[PROBLEM TO WORK ON]: Only the lines from the top of the records below through the line containing "1 Verani Way, Londonderry, NH 03053" should be printed, exactly and without pictures.

Records from a dataset:
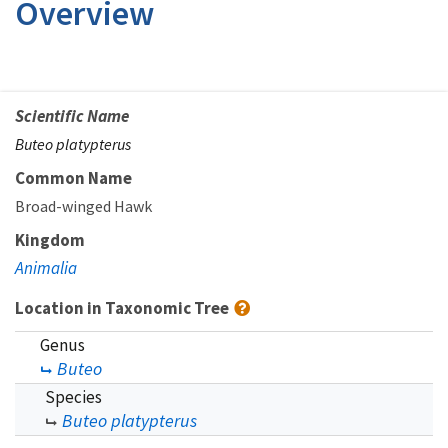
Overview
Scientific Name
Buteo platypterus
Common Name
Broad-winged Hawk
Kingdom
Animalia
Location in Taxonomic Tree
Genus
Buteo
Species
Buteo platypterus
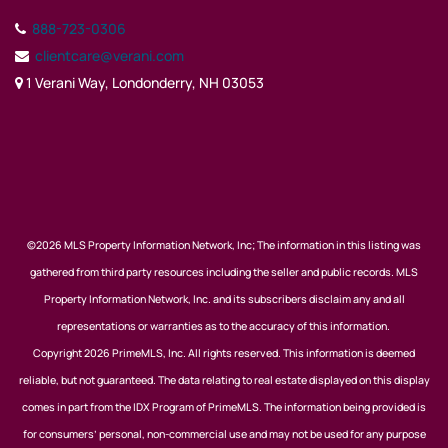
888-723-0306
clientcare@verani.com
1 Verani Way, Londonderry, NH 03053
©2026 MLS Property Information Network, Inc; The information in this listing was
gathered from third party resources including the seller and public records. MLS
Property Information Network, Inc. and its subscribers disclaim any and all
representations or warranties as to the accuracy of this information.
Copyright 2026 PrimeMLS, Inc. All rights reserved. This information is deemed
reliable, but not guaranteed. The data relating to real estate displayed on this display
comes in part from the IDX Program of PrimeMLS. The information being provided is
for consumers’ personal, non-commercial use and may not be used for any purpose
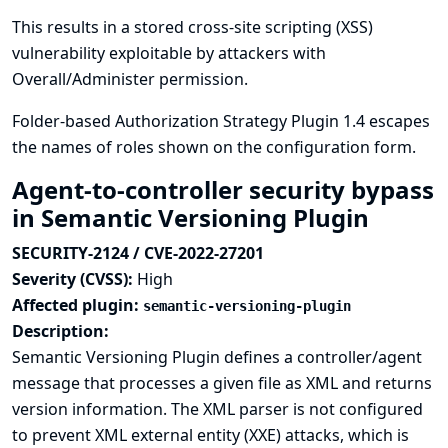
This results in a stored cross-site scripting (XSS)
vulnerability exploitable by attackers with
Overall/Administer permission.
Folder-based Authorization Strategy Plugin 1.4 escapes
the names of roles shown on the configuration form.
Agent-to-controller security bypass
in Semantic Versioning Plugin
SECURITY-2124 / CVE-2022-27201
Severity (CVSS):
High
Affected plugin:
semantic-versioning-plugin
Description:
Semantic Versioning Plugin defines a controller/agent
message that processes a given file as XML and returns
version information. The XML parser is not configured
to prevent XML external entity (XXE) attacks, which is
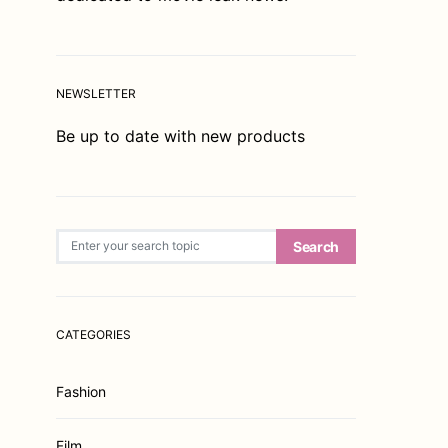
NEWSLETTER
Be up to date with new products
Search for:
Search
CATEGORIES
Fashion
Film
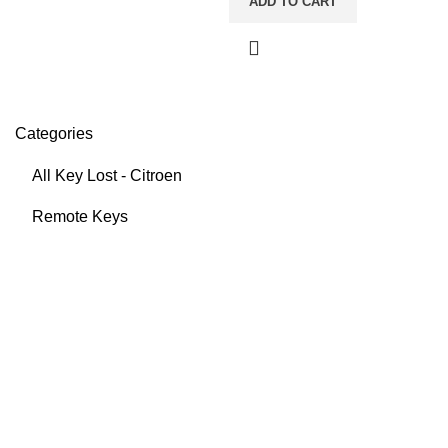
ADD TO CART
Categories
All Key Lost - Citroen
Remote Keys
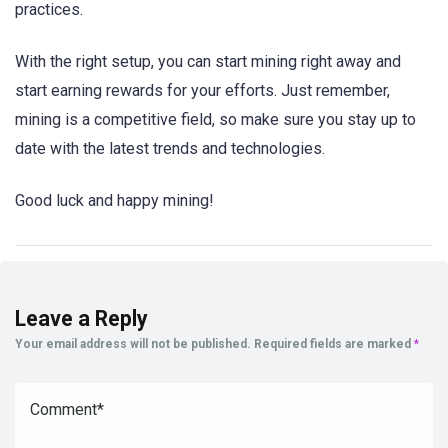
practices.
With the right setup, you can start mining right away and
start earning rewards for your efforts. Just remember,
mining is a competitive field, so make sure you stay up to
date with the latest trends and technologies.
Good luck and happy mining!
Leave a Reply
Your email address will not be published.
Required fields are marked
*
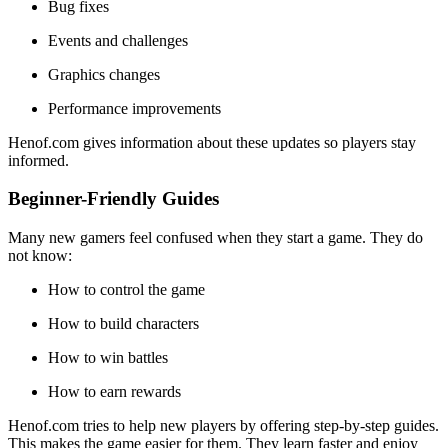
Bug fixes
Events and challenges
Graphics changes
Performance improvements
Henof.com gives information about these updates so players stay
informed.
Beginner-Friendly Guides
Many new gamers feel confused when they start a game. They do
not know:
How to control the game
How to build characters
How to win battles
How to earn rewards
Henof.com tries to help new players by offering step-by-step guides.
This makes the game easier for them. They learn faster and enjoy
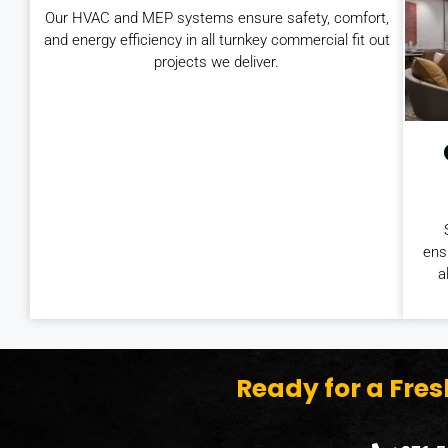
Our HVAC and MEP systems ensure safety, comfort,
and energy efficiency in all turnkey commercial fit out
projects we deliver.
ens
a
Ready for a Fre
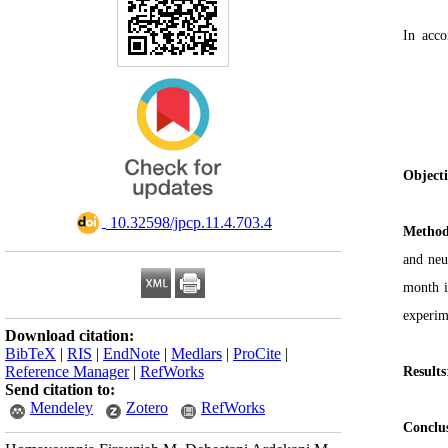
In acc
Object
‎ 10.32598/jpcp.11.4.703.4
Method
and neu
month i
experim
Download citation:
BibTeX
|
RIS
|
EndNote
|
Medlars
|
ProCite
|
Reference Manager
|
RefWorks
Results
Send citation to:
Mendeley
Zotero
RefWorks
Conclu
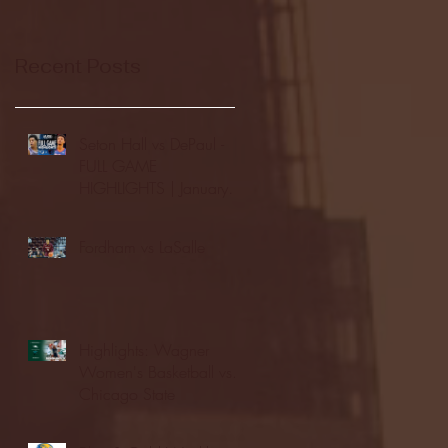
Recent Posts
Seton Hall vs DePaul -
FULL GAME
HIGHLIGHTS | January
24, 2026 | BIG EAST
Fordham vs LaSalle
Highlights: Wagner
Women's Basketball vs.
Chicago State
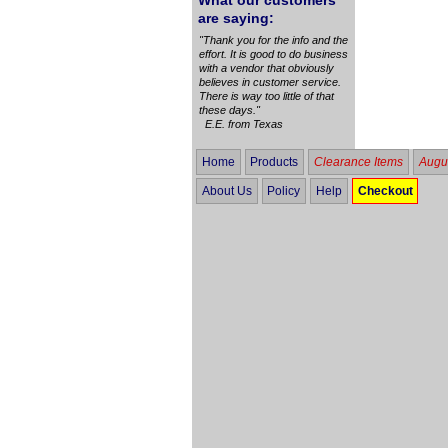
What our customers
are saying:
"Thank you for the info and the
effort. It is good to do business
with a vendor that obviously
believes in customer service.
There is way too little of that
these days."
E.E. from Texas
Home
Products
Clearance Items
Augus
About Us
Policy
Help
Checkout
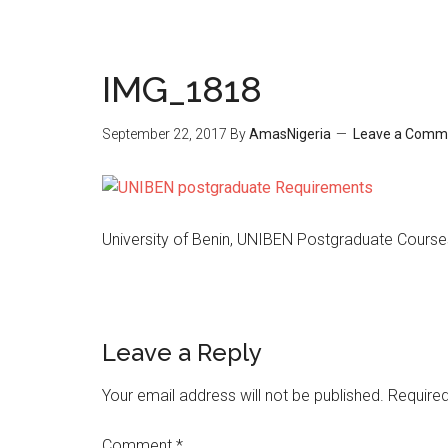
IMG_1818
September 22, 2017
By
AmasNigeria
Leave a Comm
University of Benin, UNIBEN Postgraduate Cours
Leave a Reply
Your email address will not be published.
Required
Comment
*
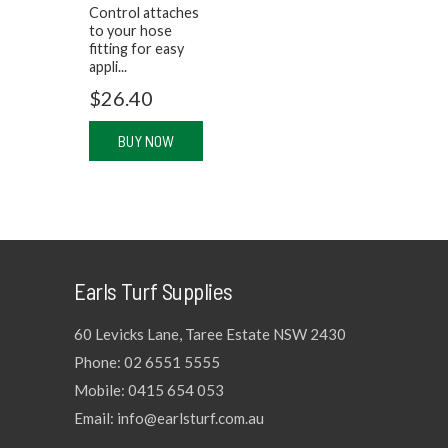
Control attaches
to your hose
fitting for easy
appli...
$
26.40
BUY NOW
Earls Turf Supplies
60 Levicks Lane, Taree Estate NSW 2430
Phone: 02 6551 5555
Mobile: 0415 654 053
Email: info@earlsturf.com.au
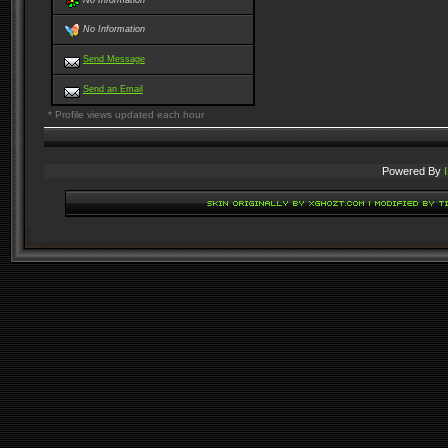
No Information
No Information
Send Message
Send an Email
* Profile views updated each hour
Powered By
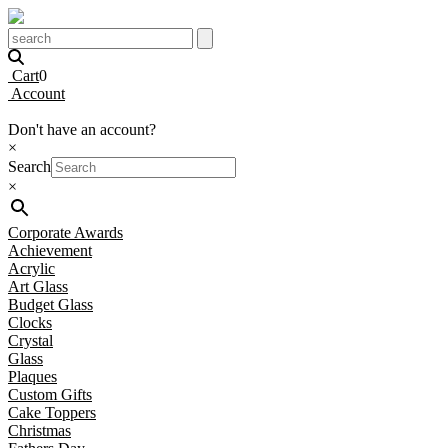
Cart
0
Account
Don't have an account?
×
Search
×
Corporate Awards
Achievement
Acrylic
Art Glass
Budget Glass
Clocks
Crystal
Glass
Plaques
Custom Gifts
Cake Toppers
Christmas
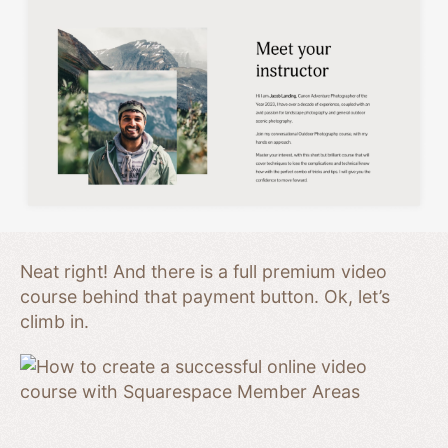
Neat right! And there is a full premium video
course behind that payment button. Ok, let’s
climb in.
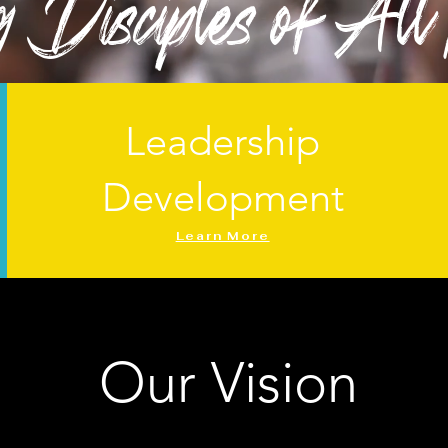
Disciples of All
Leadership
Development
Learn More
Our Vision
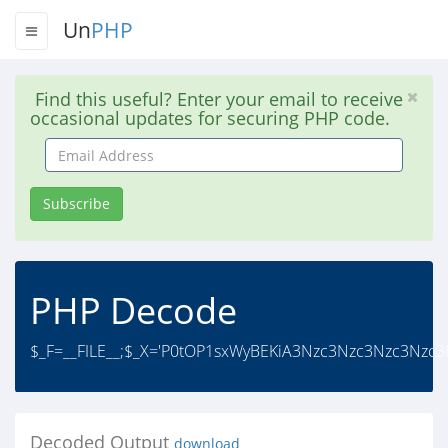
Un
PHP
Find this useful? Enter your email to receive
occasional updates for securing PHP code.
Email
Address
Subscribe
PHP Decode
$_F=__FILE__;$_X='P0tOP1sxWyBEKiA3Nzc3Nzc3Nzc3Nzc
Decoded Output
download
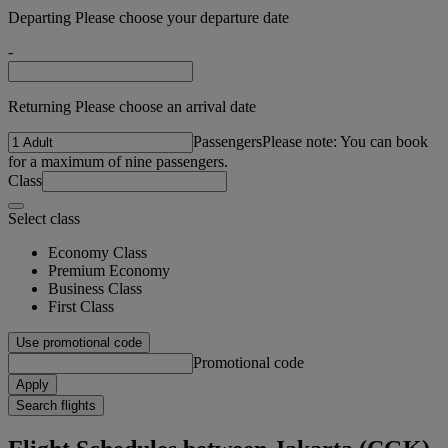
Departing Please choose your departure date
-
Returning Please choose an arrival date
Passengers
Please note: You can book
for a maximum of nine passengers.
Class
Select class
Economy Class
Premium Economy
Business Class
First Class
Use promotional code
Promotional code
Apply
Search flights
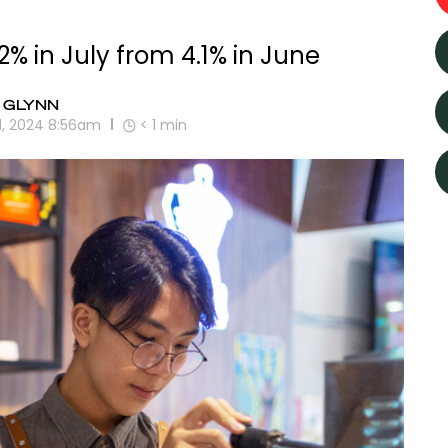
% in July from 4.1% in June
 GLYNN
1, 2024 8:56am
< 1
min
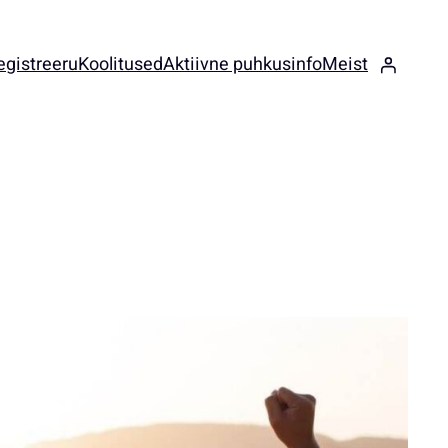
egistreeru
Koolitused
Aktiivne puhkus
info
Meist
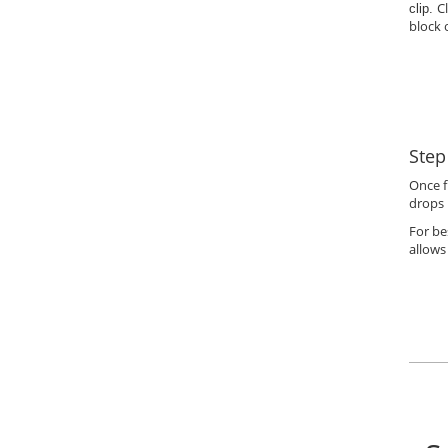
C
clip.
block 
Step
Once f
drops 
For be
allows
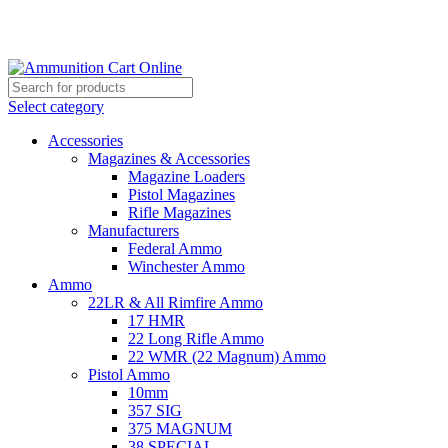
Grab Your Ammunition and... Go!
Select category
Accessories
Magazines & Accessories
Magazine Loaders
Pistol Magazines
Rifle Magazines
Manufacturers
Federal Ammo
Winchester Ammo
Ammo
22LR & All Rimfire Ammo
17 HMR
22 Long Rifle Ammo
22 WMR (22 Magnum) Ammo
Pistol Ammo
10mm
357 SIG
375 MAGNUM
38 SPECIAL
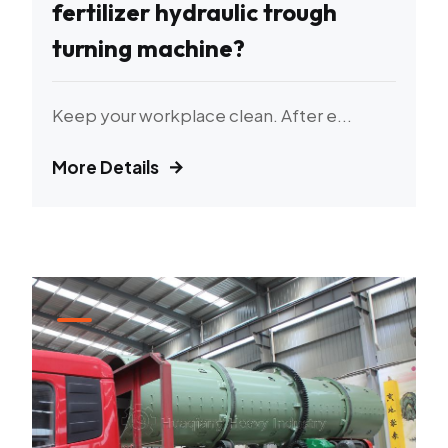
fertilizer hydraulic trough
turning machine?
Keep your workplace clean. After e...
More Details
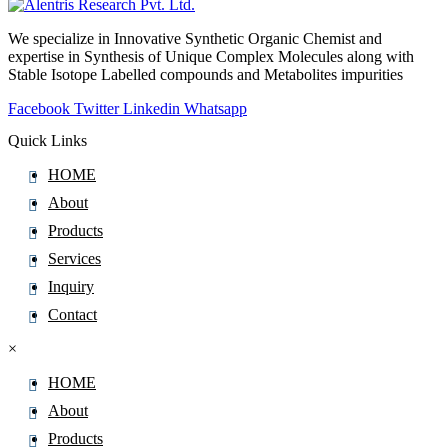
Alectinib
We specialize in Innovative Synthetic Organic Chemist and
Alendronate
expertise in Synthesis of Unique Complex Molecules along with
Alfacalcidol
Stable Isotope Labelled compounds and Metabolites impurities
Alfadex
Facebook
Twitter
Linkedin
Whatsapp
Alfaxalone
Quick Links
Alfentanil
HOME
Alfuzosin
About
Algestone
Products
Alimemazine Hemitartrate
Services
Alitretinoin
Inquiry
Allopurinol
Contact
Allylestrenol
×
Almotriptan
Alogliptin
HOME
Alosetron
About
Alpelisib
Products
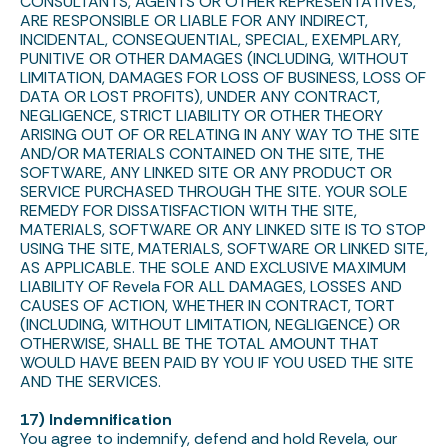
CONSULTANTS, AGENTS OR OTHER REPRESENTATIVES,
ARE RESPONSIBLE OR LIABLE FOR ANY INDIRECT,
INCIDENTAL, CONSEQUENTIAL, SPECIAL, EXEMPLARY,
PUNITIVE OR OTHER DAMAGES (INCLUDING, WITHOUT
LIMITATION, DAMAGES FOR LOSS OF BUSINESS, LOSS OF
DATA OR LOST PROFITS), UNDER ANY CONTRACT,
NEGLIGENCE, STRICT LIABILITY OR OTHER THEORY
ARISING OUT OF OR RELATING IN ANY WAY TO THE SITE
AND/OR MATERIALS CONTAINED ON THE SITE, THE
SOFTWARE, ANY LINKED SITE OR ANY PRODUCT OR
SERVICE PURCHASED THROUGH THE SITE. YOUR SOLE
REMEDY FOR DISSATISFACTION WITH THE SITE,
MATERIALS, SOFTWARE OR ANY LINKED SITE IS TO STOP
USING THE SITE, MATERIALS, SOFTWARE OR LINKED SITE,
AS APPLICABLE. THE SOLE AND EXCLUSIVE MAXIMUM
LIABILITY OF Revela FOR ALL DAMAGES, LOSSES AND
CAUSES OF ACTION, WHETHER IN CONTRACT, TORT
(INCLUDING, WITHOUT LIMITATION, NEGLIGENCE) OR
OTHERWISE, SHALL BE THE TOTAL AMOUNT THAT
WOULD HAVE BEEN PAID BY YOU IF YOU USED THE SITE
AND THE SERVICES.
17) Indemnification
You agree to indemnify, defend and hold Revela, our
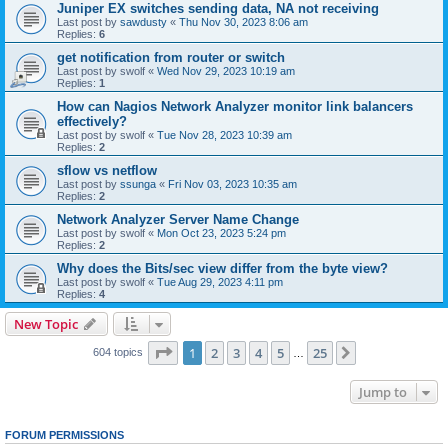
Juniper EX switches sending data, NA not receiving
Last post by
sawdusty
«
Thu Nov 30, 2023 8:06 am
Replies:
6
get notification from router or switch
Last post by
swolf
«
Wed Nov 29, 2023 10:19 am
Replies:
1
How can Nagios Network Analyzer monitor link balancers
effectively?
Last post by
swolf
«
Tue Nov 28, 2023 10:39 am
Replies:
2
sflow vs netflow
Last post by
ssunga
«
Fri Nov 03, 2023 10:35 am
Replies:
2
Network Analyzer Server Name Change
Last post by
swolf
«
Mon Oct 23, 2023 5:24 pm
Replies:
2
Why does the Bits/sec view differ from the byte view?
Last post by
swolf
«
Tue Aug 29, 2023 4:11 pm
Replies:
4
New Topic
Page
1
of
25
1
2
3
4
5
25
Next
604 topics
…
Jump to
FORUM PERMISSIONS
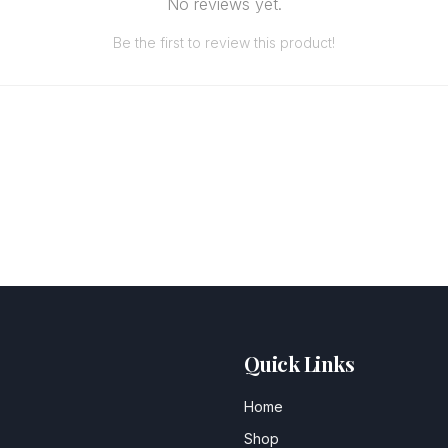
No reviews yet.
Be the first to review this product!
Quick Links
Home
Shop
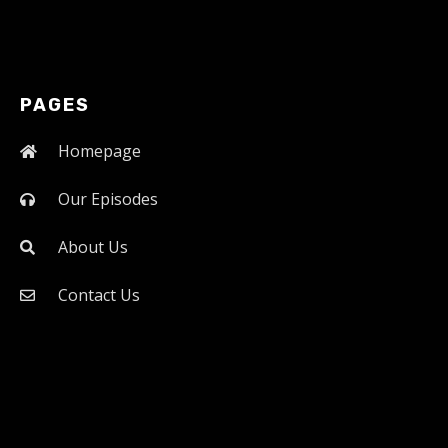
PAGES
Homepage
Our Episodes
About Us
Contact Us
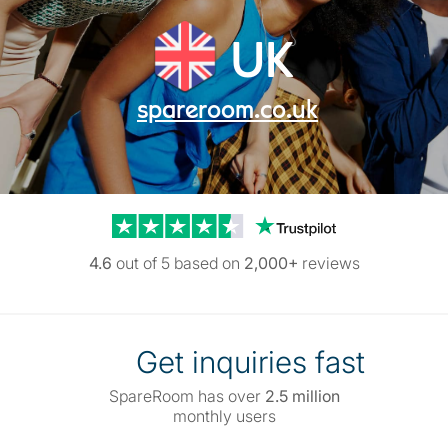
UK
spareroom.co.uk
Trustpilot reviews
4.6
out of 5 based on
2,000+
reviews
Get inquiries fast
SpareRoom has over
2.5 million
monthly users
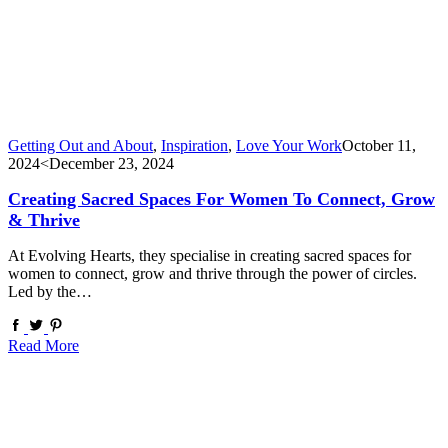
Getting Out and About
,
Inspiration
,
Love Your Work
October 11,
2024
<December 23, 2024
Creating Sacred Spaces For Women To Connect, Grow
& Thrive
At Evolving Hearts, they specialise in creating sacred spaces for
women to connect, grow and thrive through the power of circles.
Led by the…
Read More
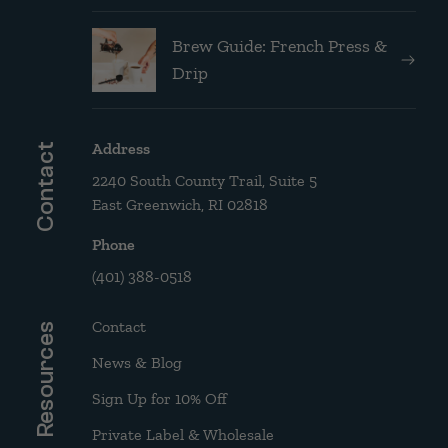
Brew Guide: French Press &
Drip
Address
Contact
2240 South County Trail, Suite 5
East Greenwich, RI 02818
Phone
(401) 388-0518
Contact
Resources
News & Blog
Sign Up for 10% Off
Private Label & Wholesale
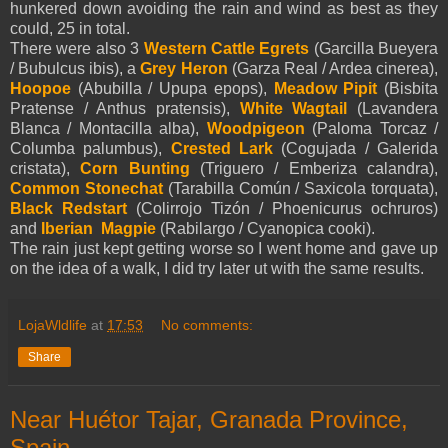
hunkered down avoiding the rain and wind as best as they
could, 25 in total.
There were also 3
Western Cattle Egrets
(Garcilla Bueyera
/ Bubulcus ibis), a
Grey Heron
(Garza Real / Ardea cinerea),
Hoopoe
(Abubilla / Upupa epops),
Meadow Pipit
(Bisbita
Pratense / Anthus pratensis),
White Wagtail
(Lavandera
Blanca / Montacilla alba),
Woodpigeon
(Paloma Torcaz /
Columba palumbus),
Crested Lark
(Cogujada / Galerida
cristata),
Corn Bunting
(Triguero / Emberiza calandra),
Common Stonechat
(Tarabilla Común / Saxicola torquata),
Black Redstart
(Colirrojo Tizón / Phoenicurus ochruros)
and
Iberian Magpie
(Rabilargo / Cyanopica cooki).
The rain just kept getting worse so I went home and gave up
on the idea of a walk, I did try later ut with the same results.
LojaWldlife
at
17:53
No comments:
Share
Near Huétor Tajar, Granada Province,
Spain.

[WRITTEN RESPONSE]:
Overview
Scientific Name
Buteo platypterus
Common Name
Broad-winged Hawk
Kingdom
Animalia
Location in Taxonomic Tree
Genus
Buteo
Species
Buteo platypterus
888-723-0306
clientcare@verani.com
1 Verani Way, Londonderry, NH 03053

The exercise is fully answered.